[Math] Kullback-Leibler divergence and mixture distributions

information theoryprobabilitystatistics

Let's say I have three probability densities, $h, g$, and $f$, where f is a weighted mixture of h and g, i.e.,

$$ f(x) = w\,h(x) + (1-w)\,g(x) $$

For simplicity, let's assume all densities share the same support.

Now, it seems reasonable to expect that if, say, $h$ is the "true" density, then the Kullback-Leibler divergence (KL) between $f$ and $h$ should be smaller than KL between $g$ and $h$, i.e.,

$$ KL(f,h) \leq KL(g,h) $$

as $|f(x) – h(x)| \leq |g(x) – h(x)|$ everywhere.

However, I have no idea how to prove this, and would be very happy about any suggestions (or suggestions why my intuition might be wrong).

Thanks in advance!

Best Answer

It just came to my mind that this follows immediately from the convexity of KL divergence.
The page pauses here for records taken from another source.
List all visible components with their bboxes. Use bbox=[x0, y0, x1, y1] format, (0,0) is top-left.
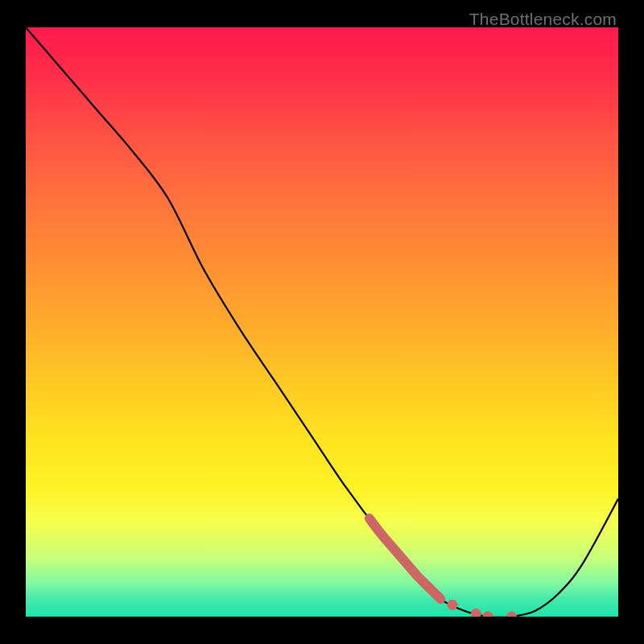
highlight-segment bbox=[369, 518, 440, 599]
highlight-dot bbox=[483, 612, 493, 617]
highlight-dot bbox=[506, 612, 517, 617]
watermark-text: TheBottleneck.com bbox=[469, 10, 617, 29]
chart-svg bbox=[26, 27, 618, 617]
plot-area bbox=[26, 27, 618, 617]
chart-frame: TheBottleneck.com bbox=[0, 0, 644, 644]
bottleneck-curve bbox=[26, 27, 618, 617]
highlight-dot bbox=[471, 609, 481, 617]
highlight-dot bbox=[447, 600, 457, 610]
It's hard to find info about it on the web, but page 6 here http://camo.ici.ro/journal/vol11/v11d15.pdf describes everything you need in terms of discrete relative entropy $D_\text{KL}$ (the very same concept).

In your case, \begin{align*} \text{KL}(h,f) &= \text{KL}(w \cdot h + (1-w) \cdot h, \ w \cdot h + (1-w) \cdot g) \\ &\leq w \cdot \text{KL}(h,h) + (1-w) \cdot \text{KL}(h,g) = (1-w) \cdot \text{KL}(h,g) \end{align*} and summarized $$\text{KL}(h,f) \leq(1-w) \cdot \text{KL}(h,g)$$

which is an even stronger inequality than what you asked for.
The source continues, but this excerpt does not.